Art. 8.De bij artikel 5 bedoelde werklieden hebben, ten laste van het Fonds, voor elke werkloosheidsuitkering recht op de bij artikel 7, § 2, voorziene vergoeding, met een maximum van respectievelijk 180 dagen en 300 dagen per geval, alnaargelang zij op de eerste werkloosheidsdag minder dan 45 jaar oud zijn of 45 jaar en ouder zijn, en voorzover zij volgende voorwaarden vervullen : 1. werkloosheidsuitkeringen genieten in toepassing van de wetgeving op de werkloosheidsverzekering;2. door een in artikel 5 bedoelde werkgever ontslagen geweest zijn;3. op het ogenblik van het ontslag, ten minste vijf jaar tewerkgesteld zijn in één of meerdere ondernemingen die onder een van de volgende paritaire comités of paritaire subcomités ressorteren : - Paritair Comité voor de ijzernijverheid (Paritair Comité 104); - Paritair Comité voor de voortbrenging van non-ferro metalen (Paritair Comité 105); - Paritair Comité voor de metaal-, machine- en elektrische bouw (Paritair Comité 111); - Paritair Subcomité voor de elektriciens : installatie en distributie (Paritair Subcomité 149.1); - Paritair Subcomité voor het koetswerk (Paritair Subcomité 149.2); - Paritair Subcomité voor de edele metalen (Paritair Subcomité 149.3); - Paritair Subcomité voor de metaalhandel (Paritair Subcomité 149.4); - Paritair Comité voor het garagebedrijf (Paritair Comité 112); - Paritair Subcomité voor de terugwinning van metalen (Paritair Subcomité 142.1); - Paritair Comité voor de wapensmederij met de hand (Paritair Comité 147). 2.3. Aanvullende ziektevergoeding.

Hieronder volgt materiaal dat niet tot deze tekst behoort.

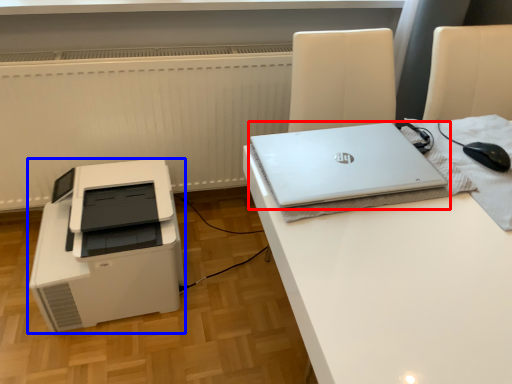 Question: Which of the following is the closest to the observer, laptop (highlighted by a red box) or printer (highlighted by a blue box)?

Choices:
 (A) laptop
 (B) printer

Answer: (A) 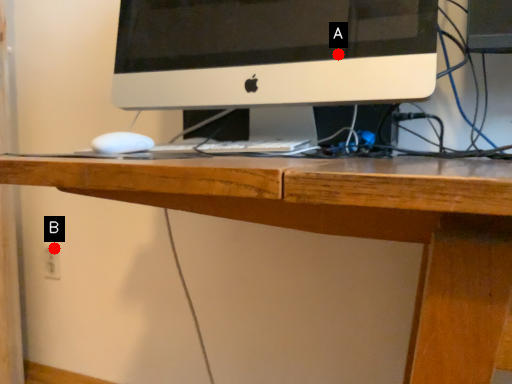 Question: Two points are circled on the image, labeled by A and B beside each circle. Among these points, which one is farthest from the camera?

Choices:
 (A) A is further
 (B) B is further

Answer: (B) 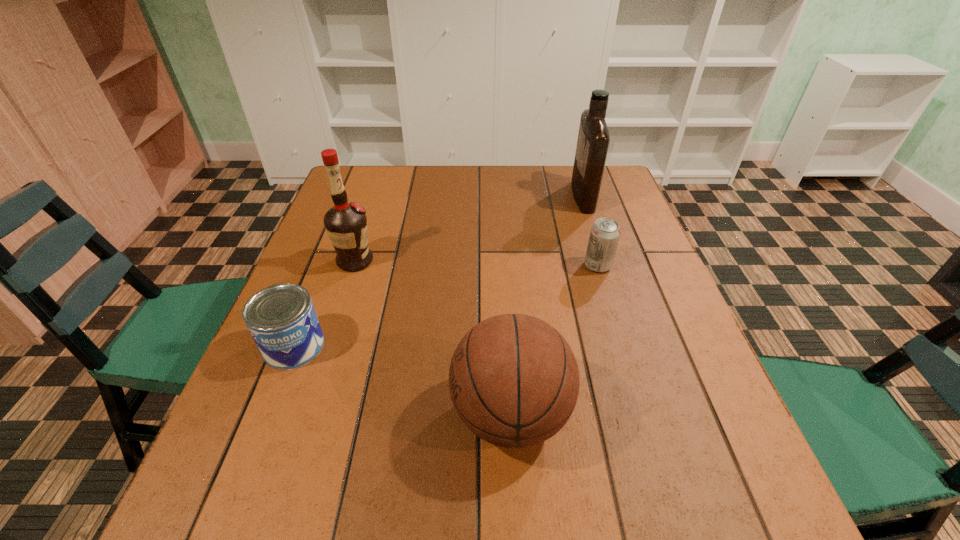 The width and height of the screenshot is (960, 540). I want to click on soda can located in the right edge section of the desktop, so click(605, 232).

The height and width of the screenshot is (540, 960). I want to click on object that is at the far right corner, so click(x=593, y=140).

Identify the location of free space at the far edge of the desktop. (463, 186).

Find the location of a particular element. The width and height of the screenshot is (960, 540). vacant space at the near edge of the desktop is located at coordinates (361, 539).

In the image, there is a desktop. Find the location of `vacant space at the left edge`. vacant space at the left edge is located at coordinates (300, 426).

Where is `vacant space at the right edge of the desktop`? vacant space at the right edge of the desktop is located at coordinates (602, 291).

In the image, there is a desktop. Identify the location of vacant space at the far left corner. The image size is (960, 540). (360, 185).

At what (x,y) coordinates should I click in order to perform the action: click on vacant space at the far right corner of the desktop. Please return your answer as a coordinate pair (x, y). Image resolution: width=960 pixels, height=540 pixels. Looking at the image, I should click on (611, 174).

What are the coordinates of `vacant area at the near right corner` in the screenshot? It's located at (721, 512).

You are a GUI agent. You are given a task and a screenshot of the screen. Output one action in this format:
    pyautogui.click(x=<x>, y=<y>)
    Task: Click on the empty space between the farthest object and the nearer liquor
    
    Given the screenshot: What is the action you would take?
    pyautogui.click(x=468, y=229)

Art. 9.§ 1. De bij artikel 5 bedoelde werklieden hebben na ten minste zestig dagen ononderbroken arbeidsongeschiktheid ten gevolge van ziekte of ongeval, met uitsluiting van arbeidsongeschiktheid ten gevolge van beroepsziekte of arbeidsongeval recht, ten laste van het Fonds, op een vergoeding ter aanvulling van de uitkeringen voor ziekte- en invaliditeitsverzekering, voorzover zij volgende voorwaarden vervullen : - de arbeidsongeschiktheidsuitkeringen van de ziekte- en invaliditeitsverzekering genieten bij toepassing van de wetgeving terzake; - op het ogenblik waarop de ongeschiktheid zich voordoet, in dienst van een in artikel 5 bedoelde werkgever zijn. § 2. Het forfaitair bedrag van de bij artikel 9 bedoelde vergoeding wordt als volgt vastgesteld : - 3 000 F na de eerste 60 dagen ononderbroken ongeschiktheid; - 3 000 F meer na de eerste 120 dagen ononderbroken ongeschiktheid; - 3 900 F meer na de eerste 180 dagen ononderbroken ongeschiktheid; - 3 900 F meer na de eerste 240 dagen ononderbroken ongeschiktheid; - 3 900 F meer na de eerste 300 dagen ononderbroken ongeschiktheid; - 3 900 F meer na de eerste 365 dagen ononderbroken ongeschiktheid; - 3 900 F meer na de eerste 455 dagen ononderbroken ongeschiktheid; - 3 900 F meer na de eerste 545 dagen ononderbroken ongeschiktheid; - 3 900 F meer na de eerste 635 dagen ononderbroken ongeschiktheid; - 3 900 F meer na de eerste 725 dagen ononderbroken ongeschiktheid; - 3 900 F meer na de eerste 815 dagen ononderbroken ongeschiktheid; - 3 900 F meer na de eerste 905 dagen ononderbroken ongeschiktheid; - 3 900 F meer na de eerste 995 dagen ononderbroken ongeschiktheid. § 3. Een arbeidsongeschiktheid kan, ongeacht de duur ervan, slechts aanleiding geven tot de toekenning van een enkele reeks vergoedingen; het vervallen in eenzelfde ziekte wordt beschouwd als integraal deel uitmakend van de vorige ongeschiktheid wanneer die zich voordoet binnen de eerste veertien dagen volgend op het einde van die periode van arbeidsongeschiktheid. 2.4. Aanvullende vergoeding voor oudere zieken of oudere werklozen.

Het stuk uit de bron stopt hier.